The teenage years and beyond

The teenage years are a complex time of change for all children. Being adopted can present another layer of complexity to this commonly turbulent time. Even if they were adopted as infants, the teenage years can be a difficult time of questioning for adopted children. They explore issues of identity and try to make sense of who they are and where they belong.

It is important to talk to your teenager about adoption. Be there to answer their questions and listen to your child's thoughts and feelings.

Adopted teenagers may start thinking more about their birth parents and their background than they did when they were younger. They may start exploring ideas of finding their birth parents and filling in the blanks about their personal history. This can be stressful for adoptive parents.

But adopted teenagers benefit from having parents who are comfortable talking about these concerns. Your child may need your support now more than ever in navigating their feelings and concerns.

What you can do:

  • Share with your teenager what you know about how and why he or she was adopted.
  • Provide your teenager with information you have about her or his family history.
  • Assist your teenager in finding information about their birth parents and family if this is their wish.
  • Try to connect your teenager with other adopted teens or young adults or support groups.
  • Learn more about the growth and development of a teenager.

Searching for birth parents

Many adults want to try and may contact with their birth parents. The teenage years are an appropriate time for adoptive parents to be open to and exploring the idea with their child. Adoptive parents can help support teenagers and young adults through what can be a very emotional process.

Adoption Disclosure

Since June 2009, adopted individuals 18 years old or older can apply for identifying information from birth and adoption records in Ontario.

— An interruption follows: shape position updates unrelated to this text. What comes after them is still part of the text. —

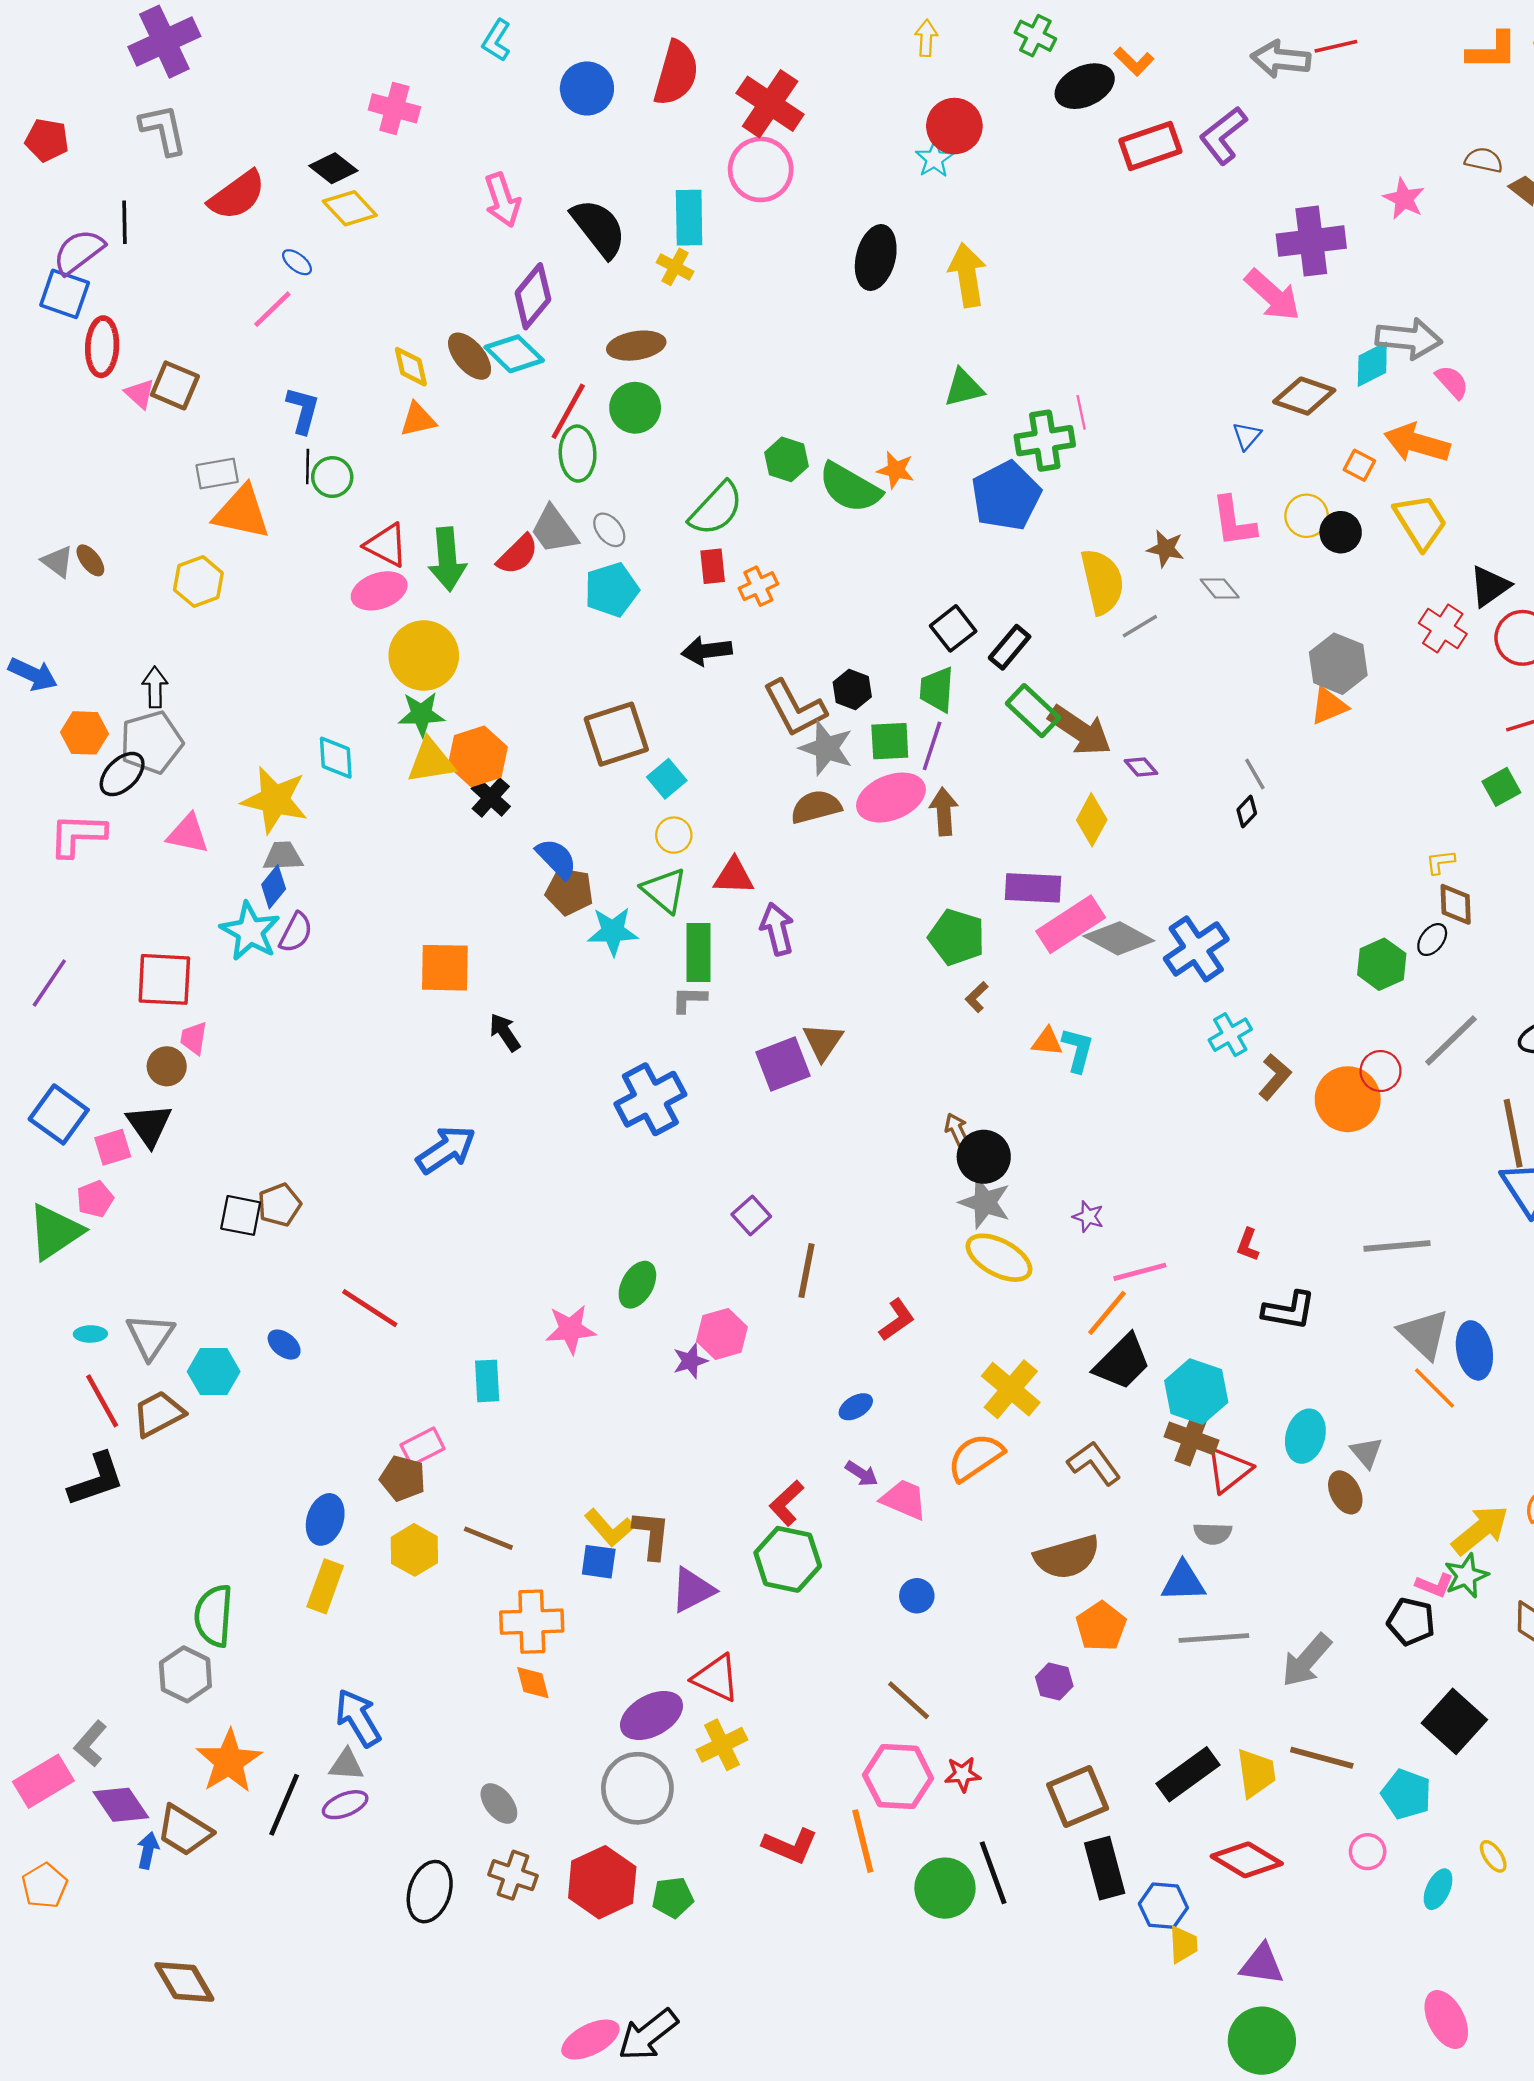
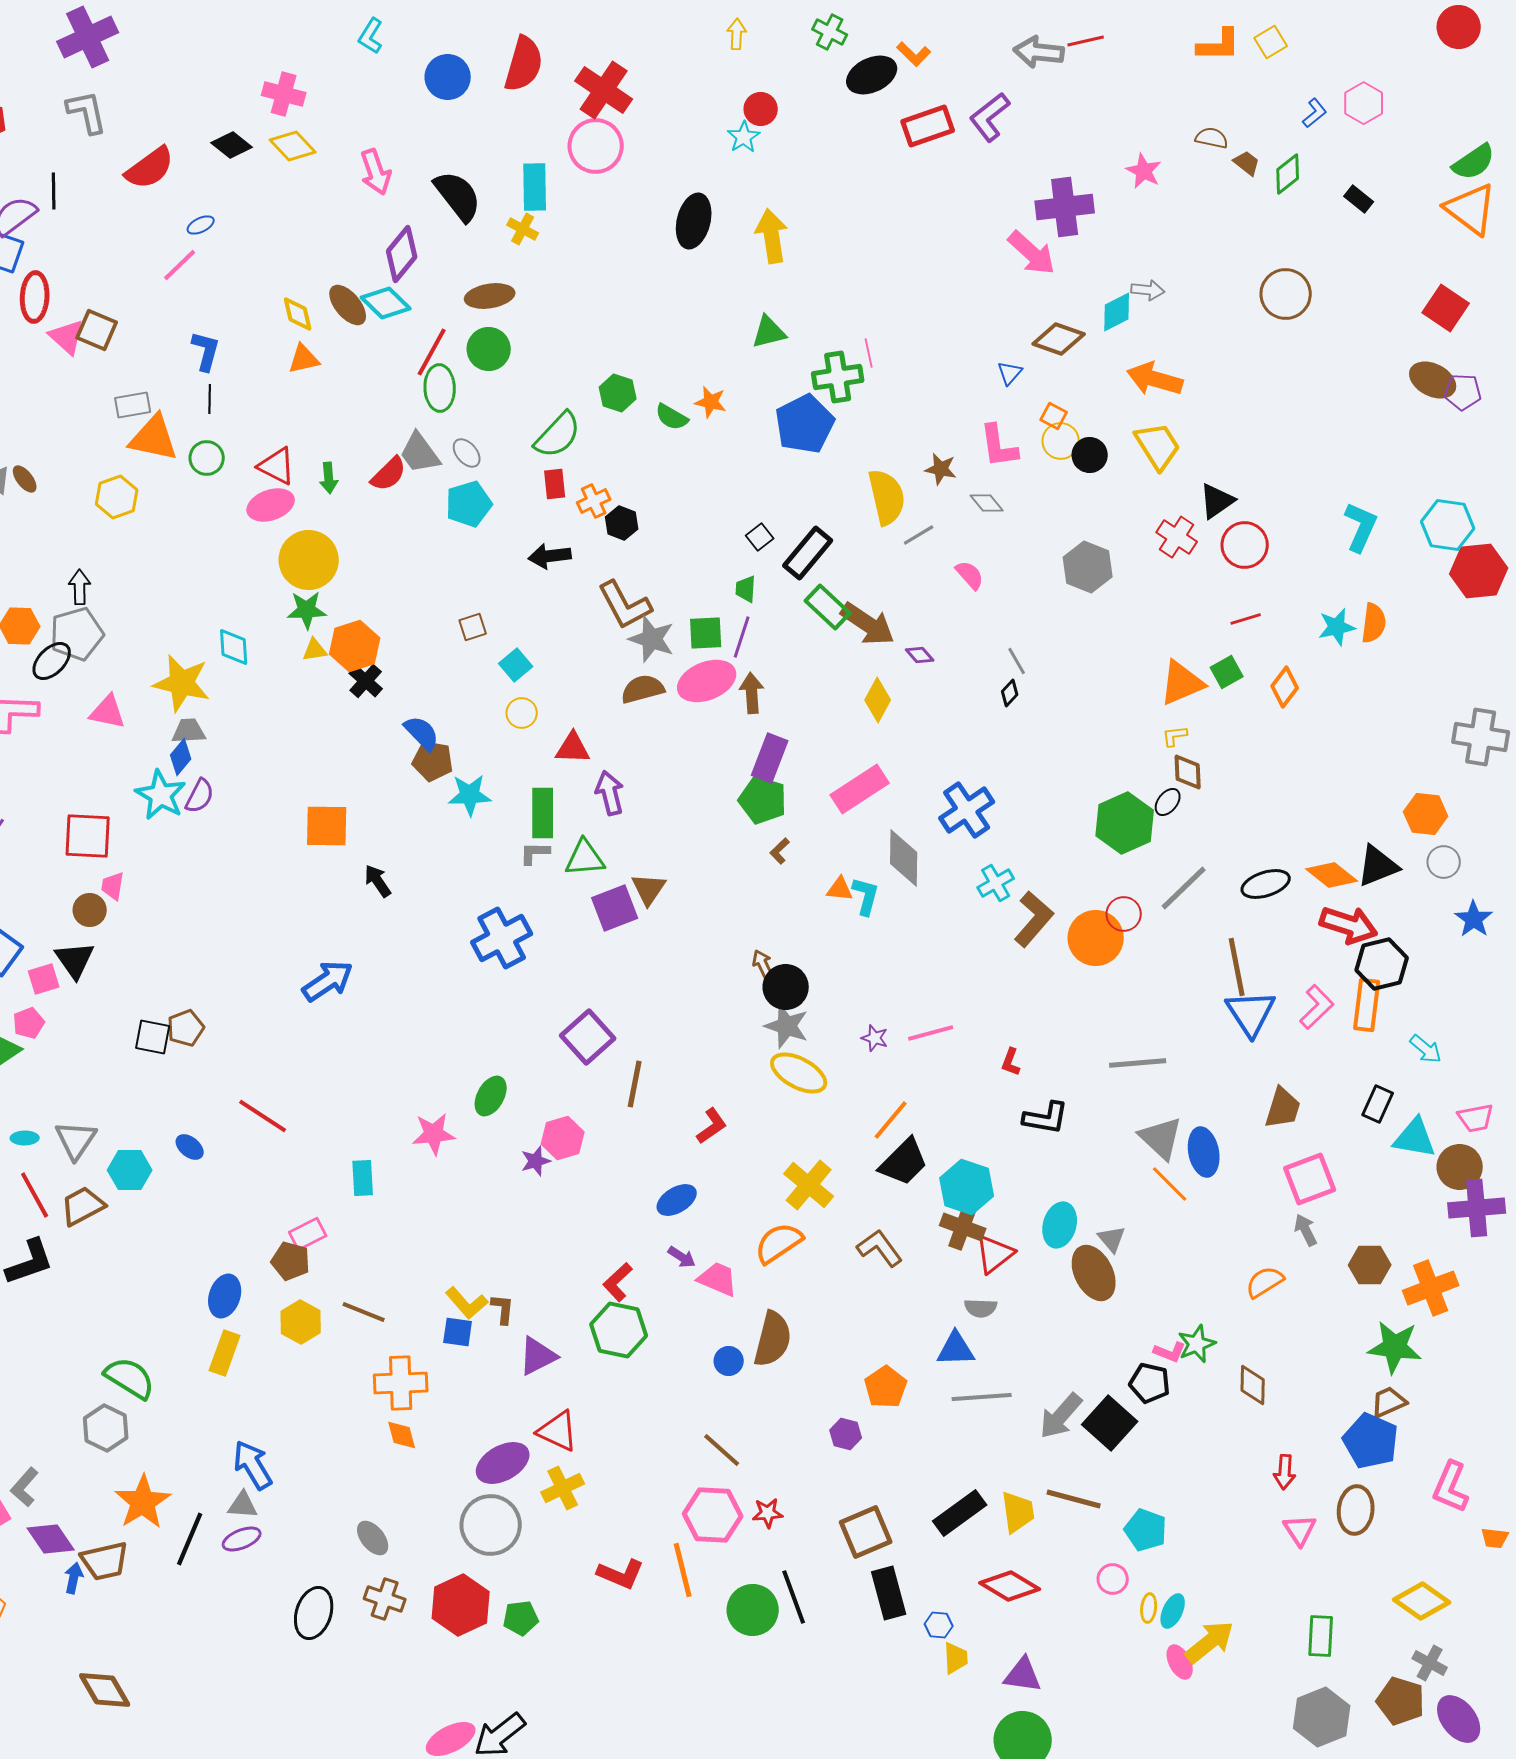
red circle: (954, 126) -> (761, 109), size x0.7
yellow diamond: (350, 208) -> (293, 146), moved
blue ellipse: (297, 262) -> (201, 225), turned -64
gray arrow: (1409, 339) -> (1148, 290), size x0.6
pink semicircle: (1452, 382) -> (970, 575), moved
pink triangle: (140, 394) -> (67, 337), size x1.4
orange square: (1359, 465) -> (1054, 416), moved
green circle: (332, 477) -> (207, 458), moved
green semicircle: (850, 488) -> (672, 417), size x0.6
green arrow: (447, 559) -> (329, 478), size x0.6
black square: (953, 628) -> (760, 537), size x0.7
black rectangle: (1010, 647) -> (808, 553), size x1.4
black hexagon: (852, 690) -> (622, 523), moved
green trapezoid: (937, 690) -> (746, 589), size x0.7
orange triangle: (1329, 706) -> (1182, 683), moved, size x1.4
brown square: (616, 734) -> (473, 627), size x0.5
yellow triangle: (431, 761) -> (315, 650), size x0.6
purple rectangle: (1033, 888) -> (770, 758), moved, turned -72
green triangle: (664, 890) -> (585, 858), moved, turned -45
gray diamond: (1119, 938) -> (904, 858), moved, turned 62
green hexagon: (1382, 964) -> (1125, 823), size x1.4
brown L-shape: (1275, 1077) -> (1034, 919), size x1.4
purple square: (751, 1215) -> (588, 1037), size x1.6
pink line: (1140, 1272) -> (931, 1033), moved
blue ellipse: (856, 1407) -> (677, 1200), size x1.4
brown ellipse: (1345, 1492) -> (1094, 1273), size x1.5
yellow arrow: (1480, 1530) -> (1210, 1642), moved
brown L-shape: (652, 1535) -> (503, 1309), size x0.7
brown semicircle: (1067, 1557) -> (773, 1339), moved, turned -60
green semicircle: (214, 1616) -> (130, 1378), turned 118
black square: (1454, 1721) -> (1110, 1423), moved
brown trapezoid: (184, 1831) -> (105, 1561), turned -45
yellow ellipse: (1493, 1856) -> (1149, 1608), moved, turned 40
blue hexagon: (1163, 1906) -> (939, 1625), size x0.7
pink ellipse: (1446, 2020) -> (1180, 1662), moved, size x0.7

Birth parents can also seek identifying information about the children they gave up for adoption once the adopted child is at least 19 years old. This information is called post-adoption birth information.

An adoptive parent and an adopted person who is 18 years old or older or who has the adoptive parent's consent can also apply for non-identifying information.

The decision for an adopted young adult to seek information about birth parents or to try and make contact with them can be an emotional and long journey. Your adopted child will continue to need your love and support through this process as much as when you first welcomed your son or daughter into your home.